Source: High school physics (Chinese)
Problem
A galvanometer has internal resistance $R_g = 100 \Omega$ and full-scale deflection current $I_g = 0.1 mA$. It is converted into a multi-range voltmeter by connecting three multiplier resistors $R_1$, $R_2$, $R_3$ in series with the galvanometer $G$. Three tap terminals are provided, measured against the galvanometer's far terminal: the tap after $R_1$ corresponds to the $1 V$ range, the tap after $R_1 + R_2$ corresponds to the $10 V$ range, and the tap after $R_1 + R_2 + R_3$ corresponds to the $100 V$ range.
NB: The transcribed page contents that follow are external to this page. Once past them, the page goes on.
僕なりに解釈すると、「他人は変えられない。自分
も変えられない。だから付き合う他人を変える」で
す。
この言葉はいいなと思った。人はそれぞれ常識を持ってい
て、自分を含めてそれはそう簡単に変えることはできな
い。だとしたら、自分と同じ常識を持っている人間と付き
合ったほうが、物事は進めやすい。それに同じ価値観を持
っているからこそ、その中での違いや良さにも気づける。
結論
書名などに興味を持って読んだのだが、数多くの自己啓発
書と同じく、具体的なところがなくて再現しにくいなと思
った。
At full-scale deflection, the current $I_g$ flows through $G$ and the series multipliers up to the selected tap. The voltage between the galvanometer's far terminal and the tap equals the chosen range:
$$V_n = I_g \left( R_g + \sum_{k=1}^{n} R_k \right).$$ $1 V$ range: $1 = 10^{-4} (100 + R_1)$, so $R_1 = 10^{4} - 100 = 9900 \Omega$. $10 V$ range: $10 = 10^{-4} (100 + R_1 + R_2)$, so $R_1 + R_2 = 10^{5} - 100 = 99900 \Omega$, giving $R_2 = 90000 \Omega$. $100 V$ range: $100 = 10^{-4} (100 + R_1 + R_2 + R_3)$, so $R_1 + R_2 + R_3 = 10^{6} - 100 = 999900 \Omega$, giving $R_3 = 900000 \Omega$.